Book of Layers
The Book of Layers: Animal, Vegetable, Mineral. Chapter Three: He was Fed by a Bucket and a Rope. 2012. Each panel, 18" x 41"; 6 panels total. Archival inkjet print of photo by 2012 Bliss; text from Bliss' June 2, 2012 journal entry; archival inkjet print of 1927 photo by ethnomusicologist Ole Mork Sandvik bagged with found fish spine; composed sound from field recordings and interviews with residents of Ballinskelligs, County Kerry, Ireland.
Transcript of audio recording:
Background sound: slow, soft waves rolling into shore
Male Irish voice: But, um, I believe that he was fed by a bucket and a rope, and they would have fed him fish and eggs and whatever else they could find: shellfish, maybe mussels sticking to the side of a rock, and stuff like that. But, em, his whole destiny would have been – he was probably totally mad, because… you know… even if you are in the middle of nowhere, you’re still going to sin because we sin in thought and word and deed. It’s not just a deed that’s a sin. We can sin by thought, we can sin by word, and we can … So I’m sure by God that he’d had bad thoughts. He must’ve crucified himself for that, you know. Em, so, I think he probably believed that he went up here, and went into this total isolation, that he couldn’t do nothing wrong, before God.
Female American voice: It might not have been about trying to escape sin-making. I mean, it might’ve been not so much a running-away, but a running-toward, don’t you think?

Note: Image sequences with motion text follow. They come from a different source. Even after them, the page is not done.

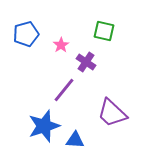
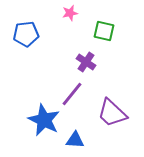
blue pentagon: rotated 10 degrees clockwise
pink star: moved 9 px right, 32 px up; rotated 21 degrees clockwise
purple line: moved 8 px right, 4 px down
blue star: moved 6 px up; rotated 28 degrees counterclockwise
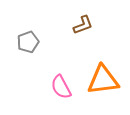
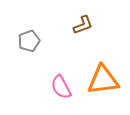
gray pentagon: moved 1 px right, 1 px up
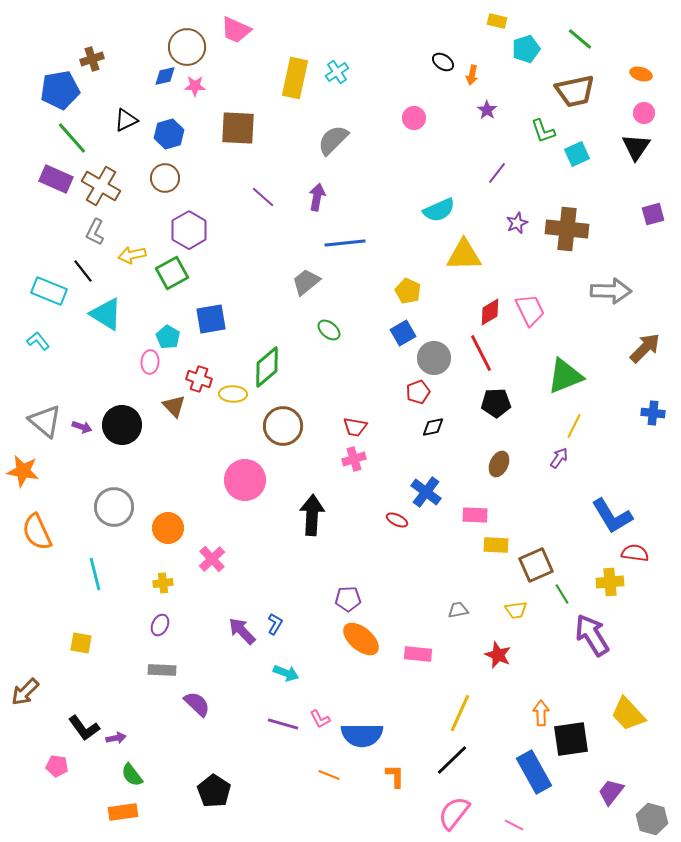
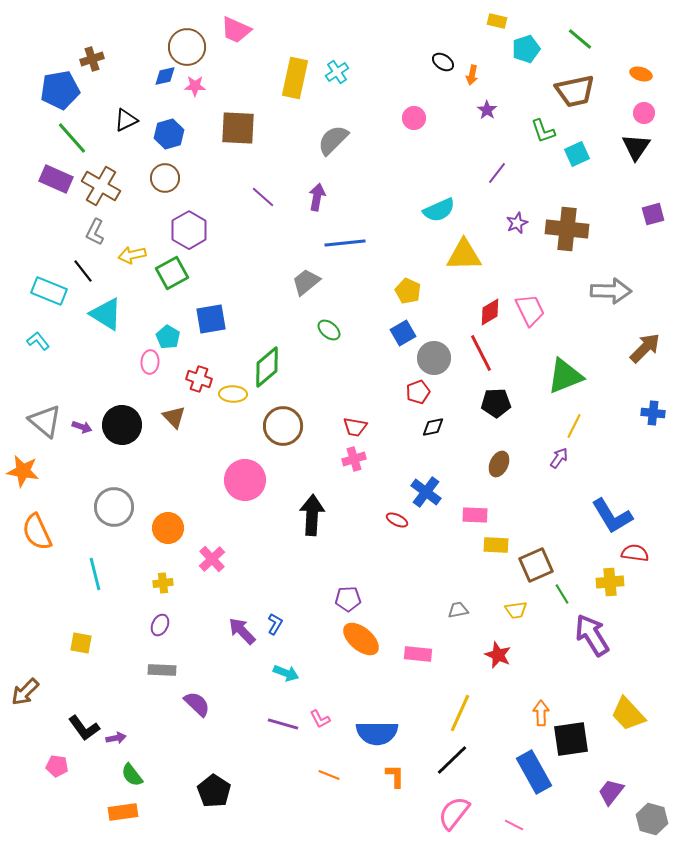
brown triangle at (174, 406): moved 11 px down
blue semicircle at (362, 735): moved 15 px right, 2 px up
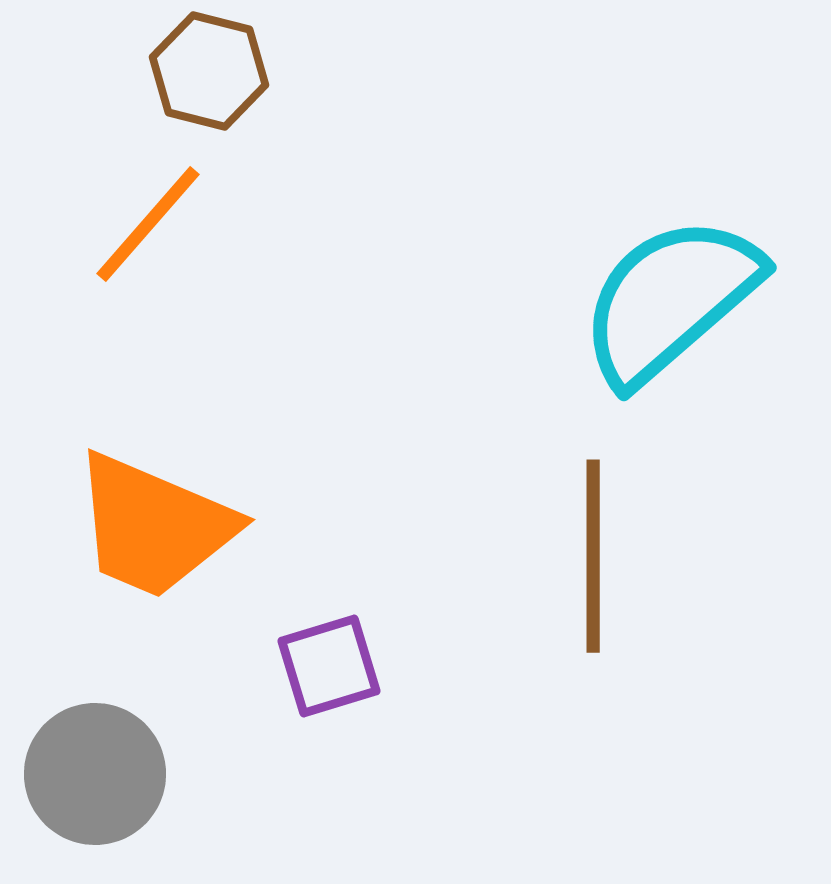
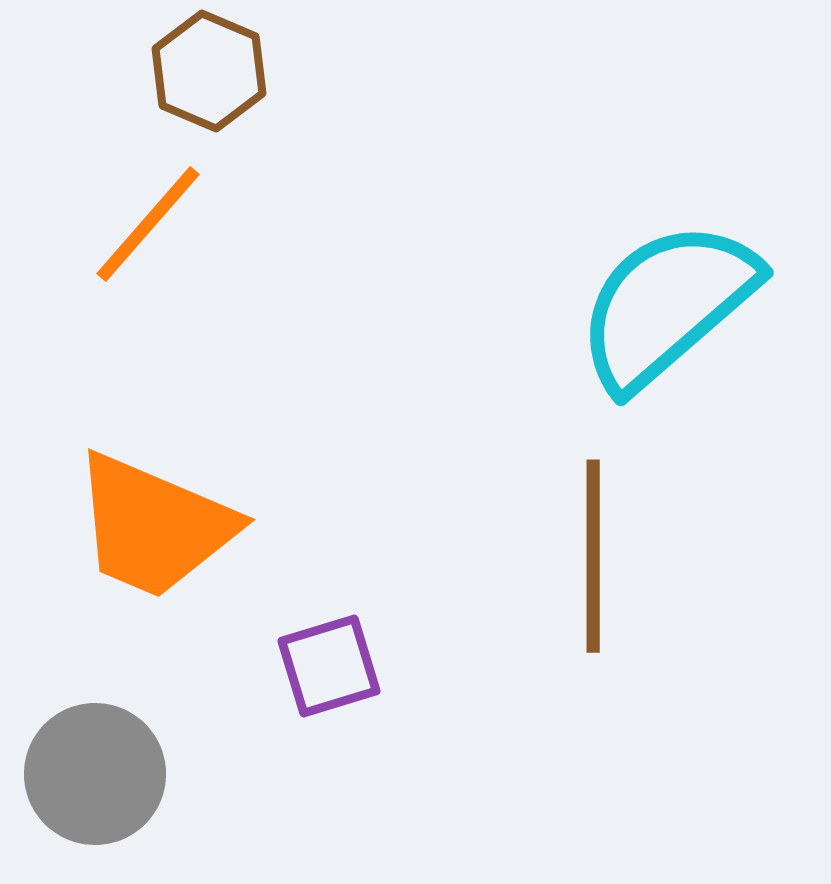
brown hexagon: rotated 9 degrees clockwise
cyan semicircle: moved 3 px left, 5 px down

Male Irish voice: Well, closer to God, yeah. But removing yourself from,,,, because, once upon a time, I thought of doing the same thing. So I have those thoughts and once upon a time I thought, well, if I went somewhere where there’s no people, if I could live somewhere where’s there nothing around me, then I could get closer to God because I can’t sin. That was my thought, and I nearly achieved it. It was my mother came down and said,”What are you doing?” I was going to go off and be a monk, but I had a wife and kids, and my mother said, “You can’t do this!” But I wanted to get closer to God. That was my passion, and still is, to get closer to God. But I believe you don’t get that real close ‘til you die anyway, ‘til you come into His presence.
(fades to waves)
Text on panel reads:
June 2. Cill Rialaig. 15:42 Lunch: fish stew with carrageen and mushrooms
MC just dropped by for a visit. He is quite a sweetiepie. Today, I noticed the form and line of his muscled body: his willowy taut forearms, their soft hair blonde and fleecy; the ripples of his thighs pushing against his work pants – sculpted not by the gym, but by the truth of his life, laboring day in day out on fields and in furrows, barn and mountain. His partnership with the land inscribed on his body, testimony presented to me as a map, and a choice.